## Required work
Please write out the line containing "Khối lượng thi công các trường nội trú liên" and each line after it through the end of the data, exactly, and nothing else.

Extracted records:
....
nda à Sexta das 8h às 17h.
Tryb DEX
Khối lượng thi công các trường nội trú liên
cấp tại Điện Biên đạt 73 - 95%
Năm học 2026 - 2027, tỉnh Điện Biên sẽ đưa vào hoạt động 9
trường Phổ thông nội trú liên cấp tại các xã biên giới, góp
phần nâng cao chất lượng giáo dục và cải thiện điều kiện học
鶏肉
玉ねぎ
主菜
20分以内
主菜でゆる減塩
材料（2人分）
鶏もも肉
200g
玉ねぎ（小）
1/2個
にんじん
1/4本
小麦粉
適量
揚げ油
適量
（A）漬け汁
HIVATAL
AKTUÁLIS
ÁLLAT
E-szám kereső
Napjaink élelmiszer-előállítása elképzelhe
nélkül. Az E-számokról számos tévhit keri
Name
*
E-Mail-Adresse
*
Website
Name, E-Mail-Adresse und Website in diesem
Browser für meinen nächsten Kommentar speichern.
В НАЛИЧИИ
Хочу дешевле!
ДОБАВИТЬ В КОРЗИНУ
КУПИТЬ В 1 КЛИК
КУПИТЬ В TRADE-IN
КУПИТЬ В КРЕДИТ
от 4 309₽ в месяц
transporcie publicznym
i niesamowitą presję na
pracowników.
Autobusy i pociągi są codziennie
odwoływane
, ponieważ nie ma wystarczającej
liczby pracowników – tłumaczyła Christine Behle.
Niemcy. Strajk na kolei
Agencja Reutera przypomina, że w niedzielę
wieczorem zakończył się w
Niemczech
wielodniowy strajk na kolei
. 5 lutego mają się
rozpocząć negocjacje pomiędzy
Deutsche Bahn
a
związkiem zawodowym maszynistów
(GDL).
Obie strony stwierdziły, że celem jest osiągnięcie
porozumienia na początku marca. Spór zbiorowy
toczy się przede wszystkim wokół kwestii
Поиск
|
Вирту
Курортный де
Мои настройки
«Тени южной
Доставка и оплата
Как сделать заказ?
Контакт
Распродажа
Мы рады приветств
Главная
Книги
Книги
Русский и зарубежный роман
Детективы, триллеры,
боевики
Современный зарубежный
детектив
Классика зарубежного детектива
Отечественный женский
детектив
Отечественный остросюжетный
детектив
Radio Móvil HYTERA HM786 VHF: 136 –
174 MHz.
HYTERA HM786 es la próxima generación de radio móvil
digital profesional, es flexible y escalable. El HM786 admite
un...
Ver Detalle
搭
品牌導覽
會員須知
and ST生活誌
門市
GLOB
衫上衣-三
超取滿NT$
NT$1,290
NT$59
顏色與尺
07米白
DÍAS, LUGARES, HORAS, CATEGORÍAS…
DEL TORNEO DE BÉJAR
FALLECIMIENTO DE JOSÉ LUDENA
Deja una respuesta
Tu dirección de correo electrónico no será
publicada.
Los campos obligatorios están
....
## Solution
Khối lượng thi công các trường nội trú liên
cấp tại Điện Biên đạt 73 - 95%
Năm học 2026 - 2027, tỉnh Điện Biên sẽ đưa vào hoạt động 9
trường Phổ thông nội trú liên cấp tại các xã biên giới, góp
phần nâng cao chất lượng giáo dục và cải thiện điều kiện học
鶏肉
玉ねぎ
主菜
20分以内
主菜でゆる減塩
材料（2人分）
鶏もも肉
200g
玉ねぎ（小）
1/2個
にんじん
1/4本
小麦粉
適量
揚げ油
適量
（A）漬け汁
HIVATAL
AKTUÁLIS
ÁLLAT
E-szám kereső
Napjaink élelmiszer-előállítása elképzelhe
nélkül. Az E-számokról számos tévhit keri
Name
*
E-Mail-Adresse
*
Website
Name, E-Mail-Adresse und Website in diesem
Browser für meinen nächsten Kommentar speichern.
В НАЛИЧИИ
Хочу дешевле!
ДОБАВИТЬ В КОРЗИНУ
КУПИТЬ В 1 КЛИК
КУПИТЬ В TRADE-IN
КУПИТЬ В КРЕДИТ
от 4 309₽ в месяц
transporcie publicznym
i niesamowitą presję na
pracowników.
Autobusy i pociągi są codziennie
odwoływane
, ponieważ nie ma wystarczającej
liczby pracowników – tłumaczyła Christine Behle.
Niemcy. Strajk na kolei
Agencja Reutera przypomina, że w niedzielę
wieczorem zakończył się w
Niemczech
wielodniowy strajk na kolei
. 5 lutego mają się
rozpocząć negocjacje pomiędzy
Deutsche Bahn
a
związkiem zawodowym maszynistów
(GDL).
Obie strony stwierdziły, że celem jest osiągnięcie
porozumienia na początku marca. Spór zbiorowy
toczy się przede wszystkim wokół kwestii
Поиск
|
Вирту
Курортный де
Мои настройки
«Тени южной
Доставка и оплата
Как сделать заказ?
Контакт
Распродажа
Мы рады приветств
Главная
Книги
Книги
Русский и зарубежный роман
Детективы, триллеры,
боевики
Современный зарубежный
детектив
Классика зарубежного детектива
Отечественный женский
детектив
Отечественный остросюжетный
детектив
Radio Móvil HYTERA HM786 VHF: 136 –
174 MHz.
HYTERA HM786 es la próxima generación de radio móvil
digital profesional, es flexible y escalable. El HM786 admite
un...
Ver Detalle
搭
品牌導覽
會員須知
and ST生活誌
門市
GLOB
衫上衣-三
超取滿NT$
NT$1,290
NT$59
顏色與尺
07米白
DÍAS, LUGARES, HORAS, CATEGORÍAS…
DEL TORNEO DE BÉJAR
FALLECIMIENTO DE JOSÉ LUDENA
Deja una respuesta
Tu dirección de correo electrónico no será
publicada.
Los campos obligatorios están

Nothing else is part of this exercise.